Task instructions ->
Would you retype the whole listing verbatim, keeping pictures out of it?

*** Records to use Section Begins ***

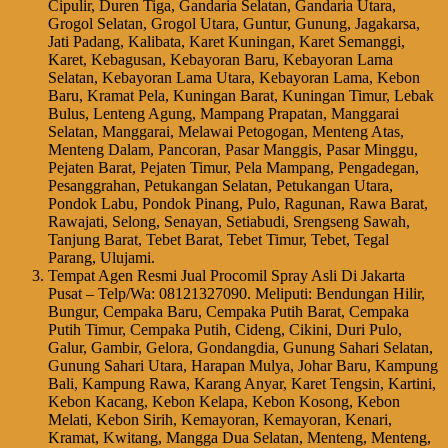
Cipulir, Duren Tiga, Gandaria Selatan, Gandaria Utara,
Grogol Selatan, Grogol Utara, Guntur, Gunung, Jagakarsa,
Jati Padang, Kalibata, Karet Kuningan, Karet Semanggi,
Karet, Kebagusan, Kebayoran Baru, Kebayoran Lama
Selatan, Kebayoran Lama Utara, Kebayoran Lama, Kebon
Baru, Kramat Pela, Kuningan Barat, Kuningan Timur, Lebak
Bulus, Lenteng Agung, Mampang Prapatan, Manggarai
Selatan, Manggarai, Melawai Petogogan, Menteng Atas,
Menteng Dalam, Pancoran, Pasar Manggis, Pasar Minggu,
Pejaten Barat, Pejaten Timur, Pela Mampang, Pengadegan,
Pesanggrahan, Petukangan Selatan, Petukangan Utara,
Pondok Labu, Pondok Pinang, Pulo, Ragunan, Rawa Barat,
Rawajati, Selong, Senayan, Setiabudi, Srengseng Sawah,
Tanjung Barat, Tebet Barat, Tebet Timur, Tebet, Tegal
Parang, Ulujami.
Tempat Agen Resmi Jual Procomil Spray Asli Di Jakarta
Pusat – Telp/Wa: 08121327090. Meliputi: Bendungan Hilir,
Bungur, Cempaka Baru, Cempaka Putih Barat, Cempaka
Putih Timur, Cempaka Putih, Cideng, Cikini, Duri Pulo,
Galur, Gambir, Gelora, Gondangdia, Gunung Sahari Selatan,
Gunung Sahari Utara, Harapan Mulya, Johar Baru, Kampung
Bali, Kampung Rawa, Karang Anyar, Karet Tengsin, Kartini,
Kebon Kacang, Kebon Kelapa, Kebon Kosong, Kebon
Melati, Kebon Sirih, Kemayoran, Kemayoran, Kenari,
Kramat, Kwitang, Mangga Dua Selatan, Menteng, Menteng,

*** Records to use Section Ends ***

Solution ->
Cipulir, Duren Tiga, Gandaria Selatan, Gandaria Utara,
Grogol Selatan, Grogol Utara, Guntur, Gunung, Jagakarsa,
Jati Padang, Kalibata, Karet Kuningan, Karet Semanggi,
Karet, Kebagusan, Kebayoran Baru, Kebayoran Lama
Selatan, Kebayoran Lama Utara, Kebayoran Lama, Kebon
Baru, Kramat Pela, Kuningan Barat, Kuningan Timur, Lebak
Bulus, Lenteng Agung, Mampang Prapatan, Manggarai
Selatan, Manggarai, Melawai Petogogan, Menteng Atas,
Menteng Dalam, Pancoran, Pasar Manggis, Pasar Minggu,
Pejaten Barat, Pejaten Timur, Pela Mampang, Pengadegan,
Pesanggrahan, Petukangan Selatan, Petukangan Utara,
Pondok Labu, Pondok Pinang, Pulo, Ragunan, Rawa Barat,
Rawajati, Selong, Senayan, Setiabudi, Srengseng Sawah,
Tanjung Barat, Tebet Barat, Tebet Timur, Tebet, Tegal
Parang, Ulujami.
Tempat Agen Resmi Jual Procomil Spray Asli Di Jakarta
Pusat – Telp/Wa: 08121327090. Meliputi: Bendungan Hilir,
Bungur, Cempaka Baru, Cempaka Putih Barat, Cempaka
Putih Timur, Cempaka Putih, Cideng, Cikini, Duri Pulo,
Galur, Gambir, Gelora, Gondangdia, Gunung Sahari Selatan,
Gunung Sahari Utara, Harapan Mulya, Johar Baru, Kampung
Bali, Kampung Rawa, Karang Anyar, Karet Tengsin, Kartini,
Kebon Kacang, Kebon Kelapa, Kebon Kosong, Kebon
Melati, Kebon Sirih, Kemayoran, Kemayoran, Kenari,
Kramat, Kwitang, Mangga Dua Selatan, Menteng, Menteng,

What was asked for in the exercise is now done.